Singapore is a target for the Islamic State in Iraq and Syria (ISIS) regardless of its participation in the United States-led coalition against the militant group, Prime Minister Lee Hsien Loong said on Wednesday.
He was explaining that the decision to send a medical team to contribute to the effort against ISIS was made with Singapore's own interests in mind.
Speaking to Singapore reporters as he wrapped up an official visit to the US capital, Mr Lee dismissed the notion that Singapore's increased contribution would make it more of a target.
"We are a target of ISIS anyway. The JI (Jemaah Islamiah) were looking for us before we did anything and before we knew they existed," he said. "If they see Indonesia and Malaysia as legitimate targets, all the more Singapore, (which) is a rational, open, cosmopolitan country, and not what they think countries should be, and therefore should be attacked.
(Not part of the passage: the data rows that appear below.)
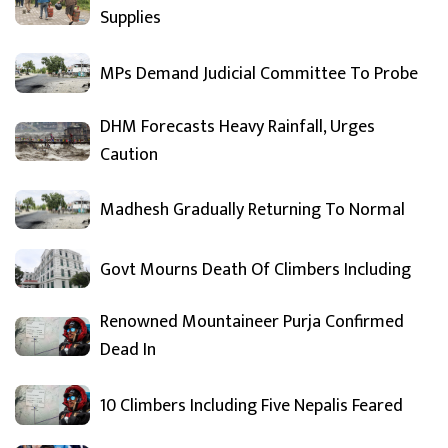
Supplies
MPs Demand Judicial Committee To Probe
DHM Forecasts Heavy Rainfall, Urges
Caution
Madhesh Gradually Returning To Normal
Govt Mourns Death Of Climbers Including
Renowned Mountaineer Purja Confirmed
Dead In
10 Climbers Including Five Nepalis Feared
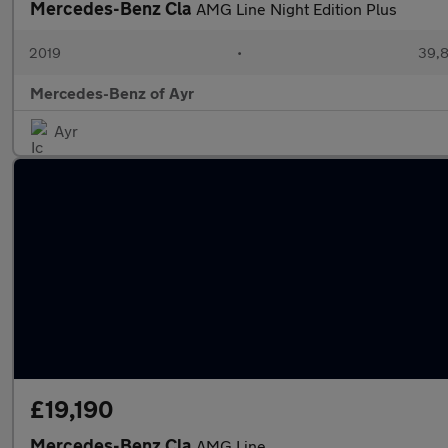
Mercedes-Benz Cla
AMG Line Night Edition Plus
2019
•
39,8
Mercedes-Benz of Ayr
Ayr
£19,190
Mercedes-Benz Cla
AMG Line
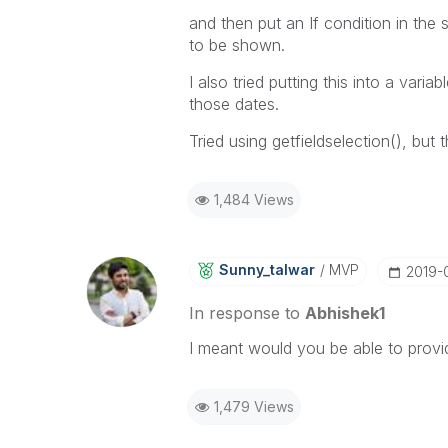
and then put an If condition in the 
to be shown.
I also tried putting this into a vari
those dates.
Tried using getfieldselection(), but
1,484 Views
Sunny_talwar
MVP
‎2019-
In response to
Abhishek1
I meant would you be able to provi
1,479 Views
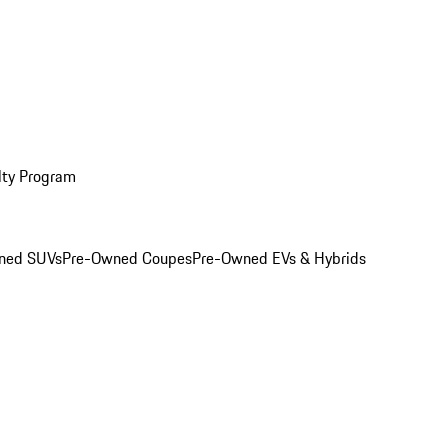
lty Program
ned SUVs
Pre-Owned Coupes
Pre-Owned EVs & Hybrids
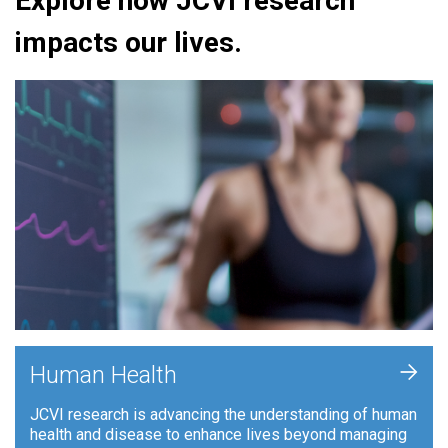
Explore how JCVI research
impacts our lives.
+
Human Health
JCVI research is advancing the understanding of human
health and disease to enhance lives beyond managing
So do not think that by lying low, we are not going to be a target."
Mr Lee announced that Singapore would send a medical team to Iraq to contribute to the effort against ISIS at a joint press conference with President Barack Obama on Tuesday.
Singapore has had detachments in the Middle East at different times since 2014.
It has deployed Singapore Armed Forces (SAF) liaison officers, intelligence fusion officers, an imagery analysis team and an RSAF KC-135R tanker to support air-to- air refuelling operations.
The Ministry of Defence said the deployment would be similar to previous SAF medical deployments during Operation Blue Ridge in Afghanistan.
As Mr Lee explained in the interview: "We will send a team, we will go and recce, understand the circumstances, understand how best we can work, and whom we are working with, and then we will see how we will do it. But we will do it."
The joint statement released after Mr Lee met Mr Obama in the Oval Office also mentioned that the Republic of Singapore Air Force was exploring the possibility of training in the Pacific island of Guam, a US territory that is home to the US Andersen Air Force Base.
Mr Lee said those discussions were still in the preliminary stages.
"The air force is always looking for opportunities to expand its training options because we are so airspace-constrained in Singapore. So we have fighter training in America, fighter training in Australia - we have a flying training school there, we have got a facility in France in Bordeaux," he said.
"And Guam, geographically, is a bit closer than these places... And the American forces are there, and there is a good possibility of us working together with them, and developing a training facility there."